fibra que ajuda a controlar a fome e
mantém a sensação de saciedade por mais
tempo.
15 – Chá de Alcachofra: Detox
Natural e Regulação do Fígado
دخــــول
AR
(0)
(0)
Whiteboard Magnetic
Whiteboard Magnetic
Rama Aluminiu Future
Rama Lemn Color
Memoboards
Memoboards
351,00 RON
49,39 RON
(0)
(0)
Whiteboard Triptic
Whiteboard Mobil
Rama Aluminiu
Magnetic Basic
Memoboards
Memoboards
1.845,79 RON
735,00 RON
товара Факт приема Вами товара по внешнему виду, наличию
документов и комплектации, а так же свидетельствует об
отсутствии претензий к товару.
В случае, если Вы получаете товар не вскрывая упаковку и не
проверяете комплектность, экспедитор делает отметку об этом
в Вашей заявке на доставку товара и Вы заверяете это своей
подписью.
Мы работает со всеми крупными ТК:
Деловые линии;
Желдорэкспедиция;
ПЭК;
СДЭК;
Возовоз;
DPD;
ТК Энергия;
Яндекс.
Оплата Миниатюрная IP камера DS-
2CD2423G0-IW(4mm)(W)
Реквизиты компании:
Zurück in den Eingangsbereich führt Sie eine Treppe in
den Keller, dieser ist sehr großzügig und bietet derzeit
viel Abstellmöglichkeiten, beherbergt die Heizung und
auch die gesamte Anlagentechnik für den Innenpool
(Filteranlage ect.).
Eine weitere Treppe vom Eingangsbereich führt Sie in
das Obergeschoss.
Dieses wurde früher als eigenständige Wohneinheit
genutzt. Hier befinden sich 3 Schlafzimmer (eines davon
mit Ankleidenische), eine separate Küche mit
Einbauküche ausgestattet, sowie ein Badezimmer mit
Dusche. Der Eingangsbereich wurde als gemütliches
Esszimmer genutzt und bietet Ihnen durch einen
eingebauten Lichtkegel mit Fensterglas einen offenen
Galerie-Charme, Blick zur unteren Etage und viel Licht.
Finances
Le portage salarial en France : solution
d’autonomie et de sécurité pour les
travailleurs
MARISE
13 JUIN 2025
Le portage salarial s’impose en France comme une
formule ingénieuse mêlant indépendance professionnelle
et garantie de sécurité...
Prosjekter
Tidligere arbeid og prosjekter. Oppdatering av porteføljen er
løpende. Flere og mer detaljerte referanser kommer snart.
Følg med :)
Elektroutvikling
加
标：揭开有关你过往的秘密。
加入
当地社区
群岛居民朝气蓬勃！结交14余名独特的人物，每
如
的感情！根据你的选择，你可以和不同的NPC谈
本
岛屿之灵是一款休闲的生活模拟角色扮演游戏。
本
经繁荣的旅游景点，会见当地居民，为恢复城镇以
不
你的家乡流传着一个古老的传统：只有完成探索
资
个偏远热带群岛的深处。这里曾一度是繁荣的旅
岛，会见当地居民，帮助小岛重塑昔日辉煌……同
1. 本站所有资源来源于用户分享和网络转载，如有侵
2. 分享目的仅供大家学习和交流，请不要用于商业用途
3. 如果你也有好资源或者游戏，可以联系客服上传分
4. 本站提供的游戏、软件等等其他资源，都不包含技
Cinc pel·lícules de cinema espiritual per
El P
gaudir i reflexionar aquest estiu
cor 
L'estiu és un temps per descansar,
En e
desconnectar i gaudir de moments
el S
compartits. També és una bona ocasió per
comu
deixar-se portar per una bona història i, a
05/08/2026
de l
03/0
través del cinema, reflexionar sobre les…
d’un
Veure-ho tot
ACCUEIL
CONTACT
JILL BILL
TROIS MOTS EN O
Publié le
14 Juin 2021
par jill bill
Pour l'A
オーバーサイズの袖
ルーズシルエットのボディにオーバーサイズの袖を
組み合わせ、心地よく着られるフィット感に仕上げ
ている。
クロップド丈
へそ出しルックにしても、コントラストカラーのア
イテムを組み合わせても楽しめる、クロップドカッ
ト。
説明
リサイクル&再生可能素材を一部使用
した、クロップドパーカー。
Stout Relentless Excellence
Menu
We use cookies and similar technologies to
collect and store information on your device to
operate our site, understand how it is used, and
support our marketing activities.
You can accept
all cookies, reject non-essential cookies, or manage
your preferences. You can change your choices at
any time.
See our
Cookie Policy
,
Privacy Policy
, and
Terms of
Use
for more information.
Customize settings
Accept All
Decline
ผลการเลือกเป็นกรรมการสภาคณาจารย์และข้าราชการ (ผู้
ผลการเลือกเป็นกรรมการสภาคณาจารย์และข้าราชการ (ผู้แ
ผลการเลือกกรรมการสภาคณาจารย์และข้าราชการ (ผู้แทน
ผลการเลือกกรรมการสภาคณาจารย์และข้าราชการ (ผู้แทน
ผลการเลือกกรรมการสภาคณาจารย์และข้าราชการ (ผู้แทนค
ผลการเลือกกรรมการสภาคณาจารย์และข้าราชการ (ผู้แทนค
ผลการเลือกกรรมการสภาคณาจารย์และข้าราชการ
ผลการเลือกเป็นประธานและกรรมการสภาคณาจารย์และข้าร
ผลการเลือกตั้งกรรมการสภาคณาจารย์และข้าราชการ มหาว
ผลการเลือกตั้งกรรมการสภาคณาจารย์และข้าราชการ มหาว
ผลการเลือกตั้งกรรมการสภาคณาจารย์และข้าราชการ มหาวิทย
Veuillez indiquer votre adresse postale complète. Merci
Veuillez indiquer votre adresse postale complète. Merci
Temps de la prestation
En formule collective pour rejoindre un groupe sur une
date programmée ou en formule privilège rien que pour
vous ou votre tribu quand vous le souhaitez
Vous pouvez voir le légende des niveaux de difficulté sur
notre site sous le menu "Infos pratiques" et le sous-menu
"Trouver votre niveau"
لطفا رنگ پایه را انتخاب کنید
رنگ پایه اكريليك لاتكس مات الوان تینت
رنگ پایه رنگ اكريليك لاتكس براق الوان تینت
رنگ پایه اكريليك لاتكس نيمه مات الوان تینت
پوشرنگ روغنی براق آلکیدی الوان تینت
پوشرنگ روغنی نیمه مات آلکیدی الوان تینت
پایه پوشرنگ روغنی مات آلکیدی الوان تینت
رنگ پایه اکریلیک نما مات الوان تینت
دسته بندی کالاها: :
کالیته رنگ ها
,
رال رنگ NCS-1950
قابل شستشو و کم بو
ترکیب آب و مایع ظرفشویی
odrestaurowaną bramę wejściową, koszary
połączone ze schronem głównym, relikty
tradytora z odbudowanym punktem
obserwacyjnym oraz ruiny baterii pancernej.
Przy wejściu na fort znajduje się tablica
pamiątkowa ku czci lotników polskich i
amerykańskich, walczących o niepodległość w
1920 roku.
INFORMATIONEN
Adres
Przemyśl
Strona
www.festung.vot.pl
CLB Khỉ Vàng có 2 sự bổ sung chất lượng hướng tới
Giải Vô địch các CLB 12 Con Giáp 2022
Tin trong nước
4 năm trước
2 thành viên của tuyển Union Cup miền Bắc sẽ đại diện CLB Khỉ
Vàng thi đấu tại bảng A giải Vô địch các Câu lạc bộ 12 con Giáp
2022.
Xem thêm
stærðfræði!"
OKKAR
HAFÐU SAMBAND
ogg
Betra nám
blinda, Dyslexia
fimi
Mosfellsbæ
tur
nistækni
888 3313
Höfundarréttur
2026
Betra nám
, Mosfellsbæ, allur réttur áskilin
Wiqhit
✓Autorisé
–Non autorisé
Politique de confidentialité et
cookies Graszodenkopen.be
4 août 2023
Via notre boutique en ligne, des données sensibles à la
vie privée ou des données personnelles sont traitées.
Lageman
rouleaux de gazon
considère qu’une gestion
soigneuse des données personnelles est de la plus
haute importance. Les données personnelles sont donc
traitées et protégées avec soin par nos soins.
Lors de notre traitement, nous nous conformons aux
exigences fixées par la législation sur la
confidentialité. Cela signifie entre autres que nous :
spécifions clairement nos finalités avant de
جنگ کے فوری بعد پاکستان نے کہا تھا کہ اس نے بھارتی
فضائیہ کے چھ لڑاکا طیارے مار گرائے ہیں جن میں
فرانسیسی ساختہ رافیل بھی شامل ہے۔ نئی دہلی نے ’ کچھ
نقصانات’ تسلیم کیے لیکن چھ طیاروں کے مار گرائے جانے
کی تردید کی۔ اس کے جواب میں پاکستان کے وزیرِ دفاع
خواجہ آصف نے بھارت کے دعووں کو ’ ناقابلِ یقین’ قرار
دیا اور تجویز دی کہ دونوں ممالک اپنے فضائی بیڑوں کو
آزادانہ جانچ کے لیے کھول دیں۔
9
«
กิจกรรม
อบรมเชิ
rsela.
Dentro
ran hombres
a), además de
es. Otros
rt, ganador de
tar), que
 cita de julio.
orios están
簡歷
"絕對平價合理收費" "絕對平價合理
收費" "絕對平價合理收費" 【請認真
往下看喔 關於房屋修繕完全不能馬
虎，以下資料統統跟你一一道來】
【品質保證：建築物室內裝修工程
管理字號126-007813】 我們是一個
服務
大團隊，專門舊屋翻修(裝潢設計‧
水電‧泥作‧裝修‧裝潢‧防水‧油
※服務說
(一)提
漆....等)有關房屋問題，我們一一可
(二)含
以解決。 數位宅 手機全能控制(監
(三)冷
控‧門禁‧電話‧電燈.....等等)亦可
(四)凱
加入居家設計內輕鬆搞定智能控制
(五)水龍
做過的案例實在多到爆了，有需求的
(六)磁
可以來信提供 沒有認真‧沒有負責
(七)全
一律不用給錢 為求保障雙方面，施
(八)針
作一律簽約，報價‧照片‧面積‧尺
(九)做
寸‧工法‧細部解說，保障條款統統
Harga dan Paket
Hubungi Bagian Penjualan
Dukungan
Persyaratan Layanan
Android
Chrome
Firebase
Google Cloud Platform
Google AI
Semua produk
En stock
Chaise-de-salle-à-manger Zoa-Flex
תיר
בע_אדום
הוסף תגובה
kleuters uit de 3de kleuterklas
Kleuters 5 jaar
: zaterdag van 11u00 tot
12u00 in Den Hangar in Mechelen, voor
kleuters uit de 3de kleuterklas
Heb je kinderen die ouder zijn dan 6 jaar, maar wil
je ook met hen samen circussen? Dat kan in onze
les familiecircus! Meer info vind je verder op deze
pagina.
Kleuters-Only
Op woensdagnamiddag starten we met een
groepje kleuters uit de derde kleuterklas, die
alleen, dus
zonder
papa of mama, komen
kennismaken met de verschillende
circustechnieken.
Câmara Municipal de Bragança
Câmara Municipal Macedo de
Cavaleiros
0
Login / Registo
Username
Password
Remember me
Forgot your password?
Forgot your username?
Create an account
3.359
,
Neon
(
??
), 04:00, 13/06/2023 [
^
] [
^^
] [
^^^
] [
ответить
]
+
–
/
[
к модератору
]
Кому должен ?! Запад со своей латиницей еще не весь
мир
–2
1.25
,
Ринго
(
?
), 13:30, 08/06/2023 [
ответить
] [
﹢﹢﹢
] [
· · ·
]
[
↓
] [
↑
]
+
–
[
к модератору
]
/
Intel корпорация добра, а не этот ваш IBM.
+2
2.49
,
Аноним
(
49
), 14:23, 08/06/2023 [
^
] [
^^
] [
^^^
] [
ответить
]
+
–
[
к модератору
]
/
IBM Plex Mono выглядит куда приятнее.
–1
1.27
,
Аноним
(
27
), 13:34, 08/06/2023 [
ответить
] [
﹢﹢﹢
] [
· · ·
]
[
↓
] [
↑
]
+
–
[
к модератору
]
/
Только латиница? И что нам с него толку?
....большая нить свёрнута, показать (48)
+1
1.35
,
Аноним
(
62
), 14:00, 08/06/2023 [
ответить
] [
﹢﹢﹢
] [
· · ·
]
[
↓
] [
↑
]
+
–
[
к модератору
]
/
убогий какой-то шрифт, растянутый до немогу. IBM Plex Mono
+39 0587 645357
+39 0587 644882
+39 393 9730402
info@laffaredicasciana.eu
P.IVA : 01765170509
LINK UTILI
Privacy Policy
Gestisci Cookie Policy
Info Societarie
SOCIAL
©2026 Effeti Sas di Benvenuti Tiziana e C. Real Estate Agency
* * *
• DESCRIPTION OF THE TASK: Please copy out each line of the data in which the word "Treppe" occurs.

• EXERCISE RESULT:
Zurück in den Eingangsbereich führt Sie eine Treppe in
Eine weitere Treppe vom Eingangsbereich führt Sie in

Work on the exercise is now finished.